On 23.05.2016, at 19:18, Mark Rutland mark.rutland@arm.com wrote:
On Fri, May 20, 2016 at 12:30:43PM +0000, kernel@martin.sperl.org wrote:
From: Martin Sperl kernel@martin.sperl.org
Simple_card does require under some circumstances the ability to configure certain hw_parameters based on clocks, bits, channels.
This patchset adds a generic way to configure these kind of things via the device tree easily. This patchset implements this for simple_card, but other drivers can just as easily make use of this.
I'm not familiar with the class of hardware here.
What exactly needs to be configured, under which situations?
Well one example - here specifically is to set up bclk rates that the I2S hw itself is transferring for specific combinations.
Some of these rules depend on: * the i2s driver hw itself - the i2s bcm2835 can only handle 32 bit transfers - so the block size needs to be set as a multiple of 2. in this case: sample-bits * channels. * HW limits - e.g 24 bit/sample need to get transferred as 32 bit for the rpi-pcm5102a combination * Clock selection dependent - the choice of the block size may be also 40 or 80 bit so that a integer divider clock can get selected as a preference.
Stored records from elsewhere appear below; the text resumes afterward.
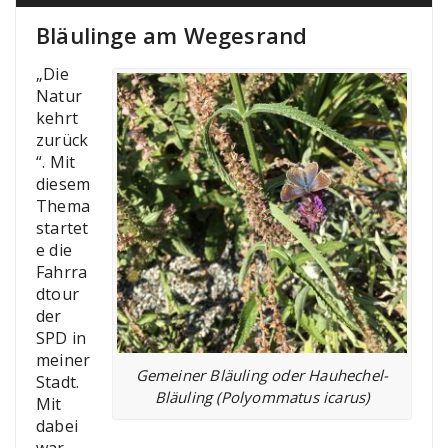
Bläulinge am Wegesrand
„Die
Natur
kehrt
zurück
“. Mit
diesem
Thema
startet
e die
Fahrra
dtour
der
SPD in
meiner
Gemeiner Bläuling oder Hauhechel-
Stadt.
Bläuling (Polyommatus icarus)
Mit
dabei
war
E.g 32 bit/sample * 2 channels * 48kHz gives a divider of 25/4 using the main oscillator at 19.2MHz, which introduces some (possibly) audible noise due to jitter. while 40bit/sample * 2 channels * 48kHz gives an integer divider of 20.
So controlling those helps using the hw setup properly.
How varied is this in practice?
I heard about some other devices besides the HifiBerry DAC that also would like to control the blockrate the same way.
I remember having seen some other possible things we want to control on the driver side during hw-params invocation, but I can not remember what these were on top of my head (GPIO, external clock selection if I remember correctly)
Why does this make more sense than having individual drivers?
Because then the driver would have to know a lot more about the combination of board and codec.
Also the idea proposed by Mark was to use simple-card instead of a dedicated driver which does not allow for these kind of controls.
The idea was also to make it generic enough that it could get even become part of the framework.
For now we have the following matchers and actions:
- matchers:
- match_sample_bits
- match_rate
- match_channels
- actions:
- set_fixed_bclk_size
As a note: the available matching rules and action rules right now are hard-coded, but this could in principle get extended to be more dynamic via kallsyms_lookup_name that would lookup the requested symbol and assume it is a struct asoc_generic_hw_params_method, on which it could apply several sanity-checks before using the pointers for real.
I'm hoping that's a joke. ;)
Just food for thought, because otherwise there would be dependencies on compiled codecs (or a long #ifdef list)
As an alternative we could also add a method tables to the codec structure, so that codecs could expose additional methods, that could then get used.